11月に読んだ本(6冊)

意識はいつ生まれるのか――脳の謎に挑む統合情報理論

意識はいつ生まれるのか――脳の謎に挑む統合情報理論

この本は面白かった。意識は、単に世界を認識するニューロンが無数にあるだけでは成立せず、その「統合」があってこそ、生じる。明るさを認識するだけであれば、フォトダイオードでもできることだが、人は明るさの認識をその他の無数の潜在的可能性を排した上で行う。その潜在的可能性は統合によって与えられ、そこにどうやら意識の発生の根幹がある。

ところで、多分普通の人は「動物に意識があるか」ということを真面目に考えたことはないと思うし、それを考えるということがどういうことか、わからないと思う。わたしもわからなかった。もちろん、飼いイヌやネコには意識や、あるいは人格さえあり、あるいはイルカにもあるような気がするーー程度には思う。でもそういう、人との関わり・親しみとは離れたところで、意識がありうるだろうか、といわれても、困ってしまう。

しかしこの本を読むと、その意識の有無、というよりは意識の「程度」の存在について説得されてしまう。もちろん、「コウモリであるとはどのようなことか」(トマス・ネーゲル)が分かることはない。でも、意識は、デカルト的に人間だけに限定されるわけでもなければ、モンテーニュ的に1つの細胞にさえ認められるのでもなく、その中間的な、程度の問題としてーー統合の程度に応じてーー世界に分布しているのでないか。そんな風に思わされてしまう。

まさかそんな若干の世界認識の変更を与えてくれるなんて思いもしない(別にそこがこの本の主題ではないのだけれど)。

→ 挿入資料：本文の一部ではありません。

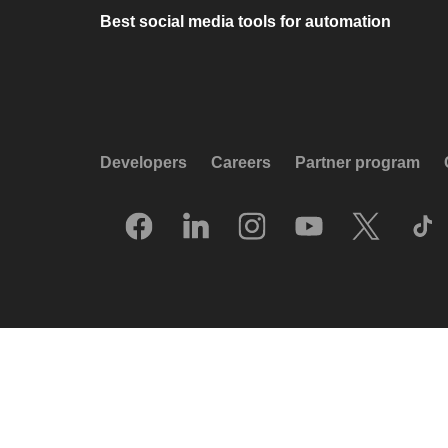
Best social media tools for automation
Developers
Careers
Partner program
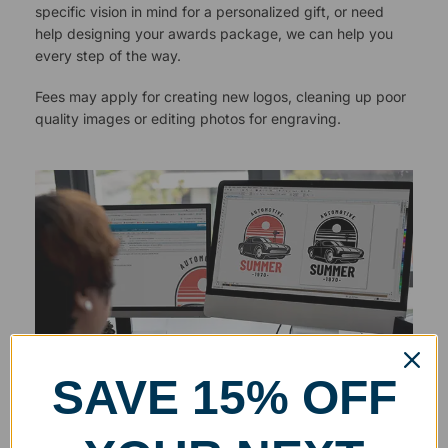
specific vision in mind for a personalized gift, or need
help designing your awards package, we can help you
every step of the way.
Fees may apply for creating new logos, cleaning up poor
quality images or editing photos for engraving.
SAVE 15% OFF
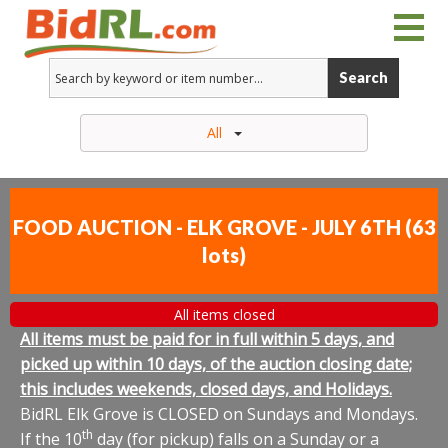
Search
All
FOOD AUCTION - ELK GROVE - JULY 6TH
(
63
lots
)
All items closed
All items must be paid for in full within 5 days, and
picked up within 10 days, of the auction closing date;
this includes weekends, closed days, and Holidays.
BidRL Elk Grove is CLOSED on Sundays and Mondays.
th
If the 10
day (for pickup) falls on a Sunday or a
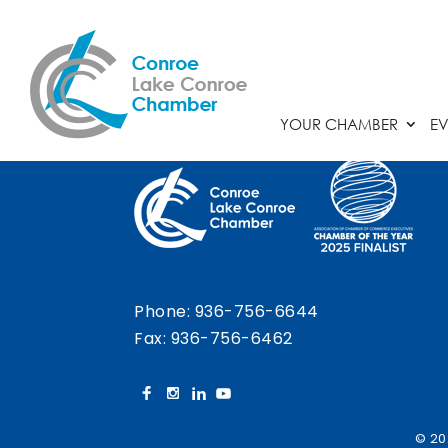
Chamber Calendar
YOUR CHAMBER
EV
Phone:
936-756-6644
Fax: 936-756-6462
© 20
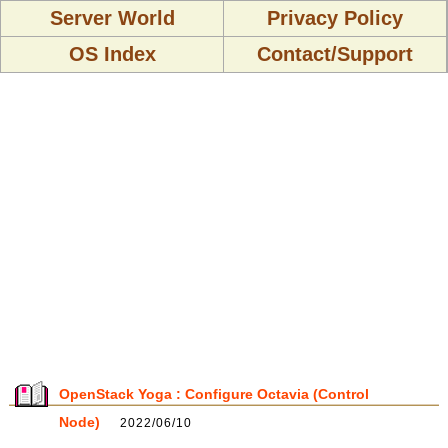
Server World
Privacy Policy
OS Index
Contact/Support
OpenStack Yoga : Configure Octavia (Control
Node)
2022/06/10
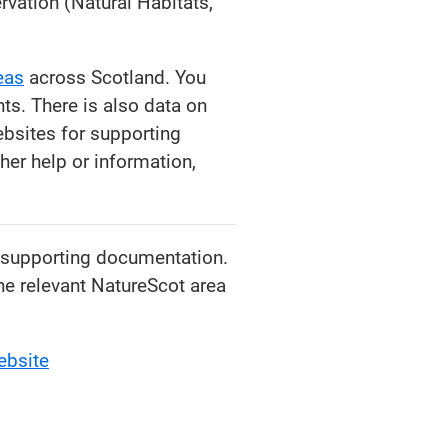
rvation (Natural Habitats,
eas
across Scotland. You
s. There is also data on
bsites for supporting
her help or information,
d supporting documentation.
the relevant NatureScot area
ebsite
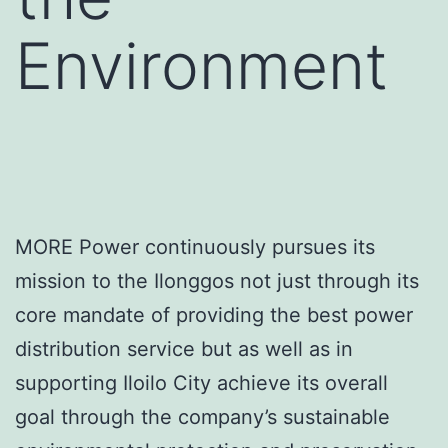
Environment
MORE Power continuously pursues its
mission to the Ilonggos not just through its
core mandate of providing the best power
distribution service but as well as in
supporting Iloilo City achieve its overall
goal through the company’s sustainable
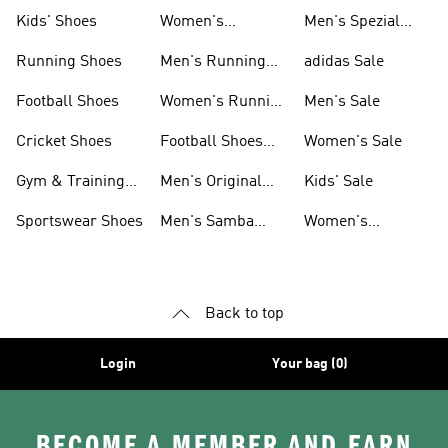
Shoes
Kids' Shoes
Women's
Men's Spezial
Sneakers
Shoes
Running Shoes
Men's Running
adidas Sale
Shoes
Football Shoes
Women's Running
Men's Sale
Shoes
Cricket Shoes
Football Shoes
Women's Sale
For Men
Gym & Training
Men's Original
Kids' Sale
Shoes
Shoes
Sportswear Shoes
Men's Samba
Women's
Shoes
Superstar Shoes
Back to top
Login
Your bag (0)
BECOME A MEMBER AND EARN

というわけで、この本はスリリングでとても良い本だ。文章もリーダブルで、意識が話題だからといって、こんがらがった哲学が展開されるわけでもない。明快なモデルが散文的に議論される。その上、分厚くもない。

経済学講義 (ちくま新書1276)

経済学講義 (ちくま新書1276)

マクロ経済学は入門でも分からないなと改めて。

外国語学習の科学―第二言語習得論とは何か (岩波新書)

外国語学習の科学―第二言語習得論とは何か (岩波新書)

雑多な本。

コンピューターで「脳」がつくれるか

コンピューターで「脳」がつくれるか

機械学習とか、ディープラーニングとかのバズワードからの興味で読んだので、存外「脳」の説明が主体を占める構成が面白かった。小脳を教師あり学習に、大脳基底核を教科学習、大脳新皮質を教師なし学習に対応付けて説明するのも勉強になりました。

アイ・ウェイウェイは語る

アイ・ウェイウェイは語る

アイ・ウェイウェイ氏のインタビュー集。

われわれ世代は過去の感覚を、鉄のカーテン共産主義闘争の時代だった過去の感覚をもっている。それは過酷な政治闘争だったーーヒューマニズム個人主義に対する闘いであり、中国産のものでなければどんなものでもきびしい検閲体制があったのだよ。今日の北朝鮮よりもさらに厳重だった。朗読できる唯一の詩は毛主席のものだけだったね。どの教室でも、どの新聞でも、私たちは毛主席について読まされた。彼の言葉、彼のイメージ。しかし私たち誰もがもっと前に起こったこと、1920年代や1930年代に起こったことについては知っていた。両親が新しい中国のために、民主主義と科学の近代中国のために闘ったことを知っていた。そしてとつぜん、1970年代の終わりから1980年代初めにかけて、歴史のこの部分について再考する機会が彼らにめぐってきた。私たちは理解し始めた、中国の悲劇を引き起こしたのが自由の欠如、表現する自由の欠如だということが分かったんだ。そこで若者のグループは詩を書きはじめ、雑誌を作って、民主主義的な物の考え方を取り入れた。私たちは完遂するべく自重しながら、ほんとうに自覚的に行動しはじめたーー個人の自由のための闘いを始めたのだ。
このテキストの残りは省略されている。